Our Big Ideas
We are working on new and innovative ways to help couples decide to give birth at a health facility, plan their families, succeed in the practice of exclusive breastfeeding, and get their children ready for the big school. We are also urging teens to live healthy and make their mark.
You say ‘Goodbye.’ We say ‘Hello.’
In many rural communities in the Philippines, three out of five families more likely do not have their own toilets. Hence, the practice of open defecation is so prevalent that water-borne diseases like cholera, typhoid fever and dysentery continue to threaten the well-being of children.

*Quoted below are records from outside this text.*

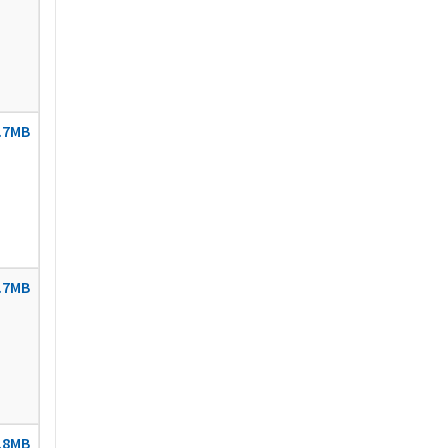
.7MB
.7MB
.8MB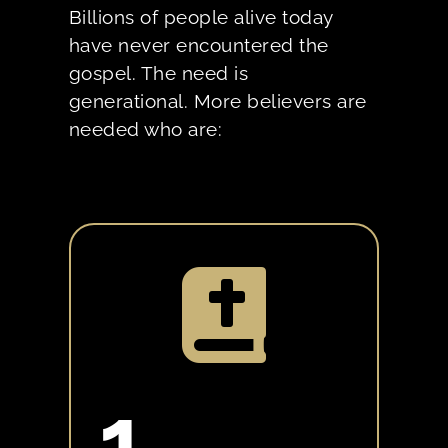
Billions of people alive today
have never encountered the
gospel. The need is
generational. More believers are
needed who are:

1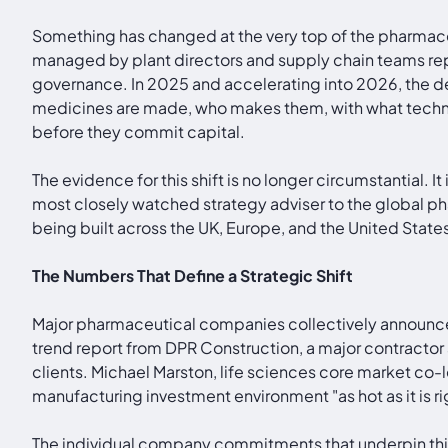
Something has changed at the very top of the pharmaceut
managed by plant directors and supply chain teams rep
governance. In 2025 and accelerating into 2026, the de
medicines are made, who makes them, with what techno
before they commit capital.
The evidence for this shift is no longer circumstantial.
most closely watched strategy adviser to the global pha
being built across the UK, Europe, and the United States
The Numbers That Define a Strategic Shift
Major pharmaceutical companies collectively announced
trend report from DPR Construction, a major contractor 
clients. Michael Marston, life sciences core market co-
manufacturing investment environment "as hot as it is ri
The individual company commitments that underpin this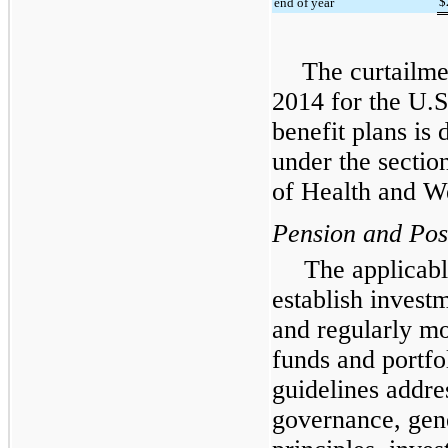
$
end of year
The curtailme
2014 for the U.S
benefit plans is 
under the sectio
of Health and W
Pension and Post
The applicabl
establish investm
and regularly mo
funds and portf
guidelines addre
governance, gene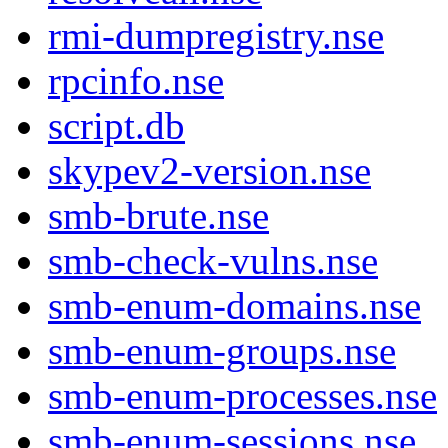
rmi-dumpregistry.nse
rpcinfo.nse
script.db
skypev2-version.nse
smb-brute.nse
smb-check-vulns.nse
smb-enum-domains.nse
smb-enum-groups.nse
smb-enum-processes.nse
smb-enum-sessions.nse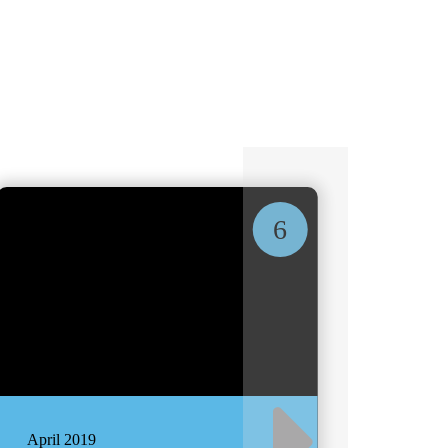
6
April 2019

What if we are able to make the link between abandoning open defecation and having better lives more engaging and appealing to Filipinos? CHSI has designed a Communication for Development campaign for UNICEF to supports its Water, Sanitation and Hygiene programs in the provinces of Masbate and North Cotabato. Called “Goodbye-Hello,” the campaign highlights what is left behind and what lies ahead when people start adopting healthy practices such as boiling drinking water, using the toilet and washing hands with clean water and soap.
Hungry No More
It is all about hungry babies
When you ask a mother why she is not breastfeeding, she will more likely reply: “I don’t have enough milk.” Many mothers think that their breast milk is not enough to satisfy their little baby’s hungry tummy. So they turn to other stomach-filling goodies that are not really healthy for their babies.
We think that if mothers know how the digestive system of a newborn baby works, they will be on their way to a successful, satisfying breastfeeding experience. CHSI has designed an engaging workshop on interpersonal communication and counseling on Infant and Young Child Feeding for community health workers.
Giving teens the chance to leave their mark
Many Filipino girls get pregnant too early. Almost 10% of teenage girls (15-19) became young mothers in 2011 compared to only 6% in 2006. When asked why, most of them would say they were curious and simply in love. But there’s nothing simple when teens become parents when they are not ready.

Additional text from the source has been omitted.